This publication provides a high level overview of the tax, social security and work permit regulatory compliance requirements for expatriates engaged to work in Malaysia.
Contents

Expatriates taking up employment in Malaysia will be subject to comprehensive rules and, in some cases, employment visa requirements.

This page has been designed to provide a quick overview of basic information on the Malaysian tax system and tax planning opportunities.

Below we outline the basic principles on how to become a Malaysian tax resident and the main tax consequences arising from such a decision.

Click on each of the areas below to expand for more information:

Facts and figures

An expatriate who requires a work permit must apply for their permit before taking up an employment in Malaysia.

An employment pass (EP) is issued with Multiple Entry Visa (MEV) by the Immigration Department. It is valid for a period of between 1 to 5 years and is renewable subject to approval by the Immigration Department. An expatriate must submit a renewal application preferably 3 months before expiration of their EP. An EP is issued on a case-by-case basis for positions that require specialised skills or experiences not generally available locally or that Malaysian citizens are not available to take up the positions.

An expatriate who intends to enter Malaysia for short-term assignments for the purpose of conducting trainings or involving in installation work or rendering servicing may apply for a Professional Visit Pass (PVP).
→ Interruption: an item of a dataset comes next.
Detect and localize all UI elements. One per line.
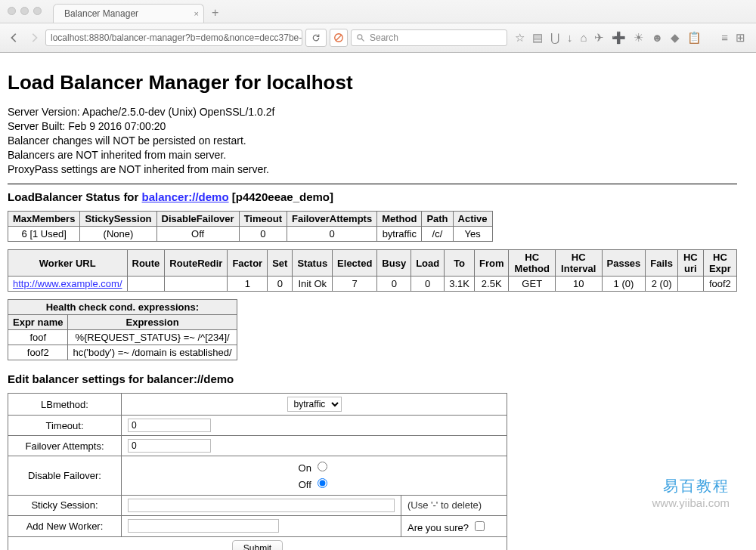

A PVP is issued with MEV. It is valid for a period of between 1 to 6 months and is renewable up to a period of 12 months. No extension is granted beyond the 12 months period. In order to be eligible for PVP, the expatriate’s salary must be paid by an overseas company.

For expatriates who apply EP or PVP, they must have a sponsoring organisation in Malaysia to apply the pass on their behalf.

The tax year or year of assessment (YA) for individual tax runs from 1 January to 31 December (calendar year).  Malaysia adopts a current year basis of assessment. This means that income for the calendar year 2025 is taxable in the YA 2025. An individual carrying on a business in Malaysia is assessed tax based on the calendar year to be in line with the assessment year.

An individual is assessed based on the Self-assessment system (SAS) of taxation. Under the SAS, an individual has to submit his/her income tax return to the tax authority and settle the balance of tax payable if any, by 30 April in the year following the year of assessment if the individual derives employment income and other non-business income. If an individual also has business income in addition to his/her employment income and other non-business income, the individual has to submit his/her income tax returns by 30 June in the year following the year of assessment.

The income tax return submitted to the tax authority is deemed a notice of assessment under SAS. An appeal must be filed within 30 days from the notice of the deemed assessment if the person wants to amend his/her own income tax return.

An individual arriving in Malaysia who is liable to income tax in the following year of assessment is required to notify the tax authority within 1 month after arrival. Non-resident individuals who are subject to final withholding taxes do not need to file income tax returns unless advised by the tax authority to do so.

Employees’ taxes are made via the Monthly Tax Deduction Scheme (MTD) through deductions from their salaries. Any shortfall in the taxes due after MTD to the tax authority will be made at the time of filing their income tax returns.

Married persons are assessed individually on their own income unless they elect to be assessed jointly.  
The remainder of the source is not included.